Data section section start

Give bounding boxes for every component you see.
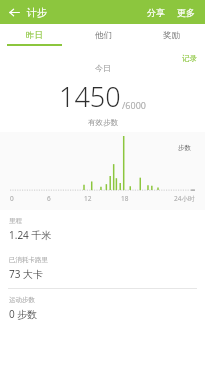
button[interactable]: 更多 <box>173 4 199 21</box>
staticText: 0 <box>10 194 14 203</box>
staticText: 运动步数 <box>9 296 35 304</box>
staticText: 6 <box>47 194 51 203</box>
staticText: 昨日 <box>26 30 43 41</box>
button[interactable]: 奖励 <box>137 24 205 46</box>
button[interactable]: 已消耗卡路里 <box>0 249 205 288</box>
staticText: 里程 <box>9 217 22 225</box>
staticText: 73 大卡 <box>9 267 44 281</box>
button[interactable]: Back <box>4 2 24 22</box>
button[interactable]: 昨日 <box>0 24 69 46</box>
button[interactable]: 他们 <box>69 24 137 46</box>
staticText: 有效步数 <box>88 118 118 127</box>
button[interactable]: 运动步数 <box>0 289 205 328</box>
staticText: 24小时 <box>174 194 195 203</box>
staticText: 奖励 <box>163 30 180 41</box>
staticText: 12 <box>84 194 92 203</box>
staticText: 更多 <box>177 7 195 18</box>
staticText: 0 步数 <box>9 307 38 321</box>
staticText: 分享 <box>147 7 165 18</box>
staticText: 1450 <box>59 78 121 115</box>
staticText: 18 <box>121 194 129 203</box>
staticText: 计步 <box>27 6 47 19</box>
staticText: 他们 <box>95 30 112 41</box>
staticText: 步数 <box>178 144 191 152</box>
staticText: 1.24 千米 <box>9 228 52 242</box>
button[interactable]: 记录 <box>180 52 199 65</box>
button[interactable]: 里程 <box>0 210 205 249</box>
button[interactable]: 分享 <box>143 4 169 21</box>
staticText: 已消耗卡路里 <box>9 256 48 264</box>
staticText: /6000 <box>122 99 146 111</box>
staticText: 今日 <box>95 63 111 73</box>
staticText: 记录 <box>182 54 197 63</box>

Data section section end

■ **What to work on**
For the data above, give the number of lines in which the word "button" appears, and nothing more.

■ **Result**
10